Occorre che l'ANSE si faccia carico dei problemi di carattere generale riguardanti i soci per assisterli e tutelarli, impiegando le risorse eventualmente necessarie per promuovere ed attuare iniziative idonee finalizzate alla ricerca di soluzioni, in analogia a quanto praticato da altre associazioni. Individuare e condividere i problemi dei soci, attuando azioni di tutela, significa esercitare quel ruolo su cui si fonda il patto associativo, che genera fiducia e consenso. Al contrario, la scarsa attenzione o peggio l’inazione portano inevitabilmente al ritiro di uno dei soggetti del patto stesso: l’iscritto che decide di abbandonare la comunità associativa.
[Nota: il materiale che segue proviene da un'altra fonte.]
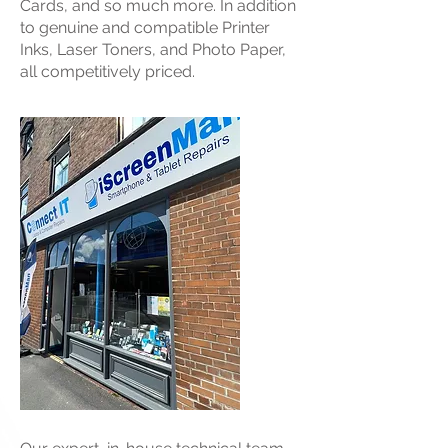
Cards, and so much more. In addition
to genuine and compatible Printer
Inks, Laser Toners, and Photo Paper,
all competitively priced.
La tutela dei diritti è diventata un elemento essenziale del rapporto tra l'Associazione e i suoi soci, che chiedono all’ANSE di svolgere un ruolo attivo nel promuovere iniziative attraverso tutti i mezzi possibili, superando le remore che frenano o condizionano la sua azione. Non si tratta di cambiare i connotati dell’Associazione, né di stravolgere la sua “missione”, si tratta invece di realizzare quegli scopi sociali spesso negletti, dispiegando azioni adeguate al tempo in cui viviamo e alle necessità dei soci. Non farlo significa deludere le loro attese; significa ridurre l’ANSE a un sodalizio di soli nostalgici, cosa da evitare nel modo più assoluto.